|Publication number||US4045835 A|
|Application number||US 05/718,908|
|Publication date||Sep 6, 1977|
|Filing date||Aug 30, 1976|
|Priority date||Aug 30, 1976|
|Publication number||05718908, 718908, US 4045835 A, US 4045835A, US-A-4045835, US4045835 A, US4045835A|
|Inventors||Fred Flam, Dennis L. Hart|
|Original Assignee||Under Sea Industries, Inc.|
|Export Citation||BiBTeX, EndNote, RefMan|
|Patent Citations (6), Referenced by (30), Classifications (5)|
|External Links: USPTO, USPTO Assignment, Espacenet|
This invention relates to scuba diving, and more particularly to buoyancy vests of the type shown and described in Koehn et al U.S. Pat. No. 3,727,250 and to the methods of inflating and deflating them.

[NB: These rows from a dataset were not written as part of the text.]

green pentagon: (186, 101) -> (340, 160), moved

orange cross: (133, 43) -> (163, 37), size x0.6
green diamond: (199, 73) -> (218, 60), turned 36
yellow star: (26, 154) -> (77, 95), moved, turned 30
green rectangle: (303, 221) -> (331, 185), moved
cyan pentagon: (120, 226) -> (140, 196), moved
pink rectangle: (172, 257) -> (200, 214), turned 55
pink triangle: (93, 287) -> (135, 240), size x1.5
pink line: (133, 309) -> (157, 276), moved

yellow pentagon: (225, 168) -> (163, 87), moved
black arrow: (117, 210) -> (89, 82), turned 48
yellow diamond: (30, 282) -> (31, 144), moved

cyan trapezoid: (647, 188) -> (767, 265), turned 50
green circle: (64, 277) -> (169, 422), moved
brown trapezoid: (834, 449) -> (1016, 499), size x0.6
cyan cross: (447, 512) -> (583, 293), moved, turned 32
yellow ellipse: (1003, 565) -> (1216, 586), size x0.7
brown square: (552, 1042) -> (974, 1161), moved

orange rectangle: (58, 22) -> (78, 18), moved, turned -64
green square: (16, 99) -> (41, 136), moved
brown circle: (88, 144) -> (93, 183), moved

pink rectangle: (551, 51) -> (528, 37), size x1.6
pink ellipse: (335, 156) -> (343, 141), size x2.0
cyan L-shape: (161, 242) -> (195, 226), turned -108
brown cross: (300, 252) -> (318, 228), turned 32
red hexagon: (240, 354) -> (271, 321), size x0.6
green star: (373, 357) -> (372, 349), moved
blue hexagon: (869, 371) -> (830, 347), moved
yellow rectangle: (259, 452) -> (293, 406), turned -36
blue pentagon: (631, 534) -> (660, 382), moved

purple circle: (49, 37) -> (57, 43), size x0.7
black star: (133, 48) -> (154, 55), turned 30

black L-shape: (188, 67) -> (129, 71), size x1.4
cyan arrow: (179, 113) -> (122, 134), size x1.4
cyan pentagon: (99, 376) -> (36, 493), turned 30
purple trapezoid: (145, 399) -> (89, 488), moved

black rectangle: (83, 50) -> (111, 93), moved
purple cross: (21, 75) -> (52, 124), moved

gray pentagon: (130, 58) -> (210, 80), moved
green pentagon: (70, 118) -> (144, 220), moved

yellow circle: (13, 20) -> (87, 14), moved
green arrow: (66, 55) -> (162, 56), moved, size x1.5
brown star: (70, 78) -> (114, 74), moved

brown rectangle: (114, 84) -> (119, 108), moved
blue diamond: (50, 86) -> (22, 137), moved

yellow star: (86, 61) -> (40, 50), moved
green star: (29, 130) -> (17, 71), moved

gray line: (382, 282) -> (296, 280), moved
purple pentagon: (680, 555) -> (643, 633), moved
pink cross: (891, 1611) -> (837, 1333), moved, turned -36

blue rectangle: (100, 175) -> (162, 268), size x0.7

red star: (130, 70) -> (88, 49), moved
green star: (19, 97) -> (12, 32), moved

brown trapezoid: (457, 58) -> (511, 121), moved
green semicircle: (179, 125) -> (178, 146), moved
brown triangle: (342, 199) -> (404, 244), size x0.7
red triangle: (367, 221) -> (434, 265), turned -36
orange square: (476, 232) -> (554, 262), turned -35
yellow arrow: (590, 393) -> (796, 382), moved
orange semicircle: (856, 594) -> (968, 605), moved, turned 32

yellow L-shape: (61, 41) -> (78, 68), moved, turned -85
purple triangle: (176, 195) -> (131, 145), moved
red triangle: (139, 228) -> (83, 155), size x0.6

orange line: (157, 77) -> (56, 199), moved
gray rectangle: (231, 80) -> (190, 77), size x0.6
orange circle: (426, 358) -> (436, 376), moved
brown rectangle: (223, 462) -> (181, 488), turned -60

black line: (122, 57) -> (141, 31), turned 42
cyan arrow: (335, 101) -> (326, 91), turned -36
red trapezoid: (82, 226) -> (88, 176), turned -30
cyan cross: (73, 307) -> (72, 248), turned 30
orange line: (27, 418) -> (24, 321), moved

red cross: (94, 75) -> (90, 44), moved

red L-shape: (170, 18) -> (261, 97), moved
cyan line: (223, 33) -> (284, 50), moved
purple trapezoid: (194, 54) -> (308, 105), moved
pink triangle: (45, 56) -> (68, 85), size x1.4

Buoyancy vests have become increasingly popular as a convenient means for a scuba diver to control his rate of ascent and descent. When such buoyancy vests were first used, the lung power of the diver was used to inflate the vest through a non-return valve while a manipulation of the non-return valve was used to open the valve to deflate the vest. For that purpose, the vest was provided with a large inflation tube with a combined mouthpiece and check valve at the end. The Koehn et al patent illustrates a composite mouthpiece readily attached to the distal end of the inflation hose in place of the conventional mouthpiece. The composite device includes a push valve and coupling to the high pressure source of breathable gases for powered inflation. Deflation by means of mere valve opening is slow and incomplete.
It has been proposed to utilize a Venturi device for aspirating the vest air. This device utilizes a complicated operating mechanism wherein both the exhaust valve and the inlet valve are simultaneously operated to achieve power deflation. This is cumbersome and somewhat unnatural. Other disadvantages exist: the control unit mounted at the end of the inflation tube is bulky and unmanageable; the jet thrust of escaping air adds to the instability.
The primary object of the present invention is to provide an improved, easy to operate and stable mechanism for power inflation and deflation of the buoyancy vest.
In order to accomplish the foregoing objectives, the Venturi tube is attached to the vest fitting rather than forming a part of the mouthpiece control unit. The button for moving the check valve stem to open position for unpowered exhaust sends high pressure air or gas to the Venturi device only at the end of the path of button movement.
A detailed description of the invention will be made with reference to the accompanying drawings wherein like numerals designate corresponding parts in the several figures. These drawings, unless described as diagrammatic or unless otherwise indicated, are to scale.
FIG. 1 is a pictorial view of a buoyancy vest incorporating the present invention.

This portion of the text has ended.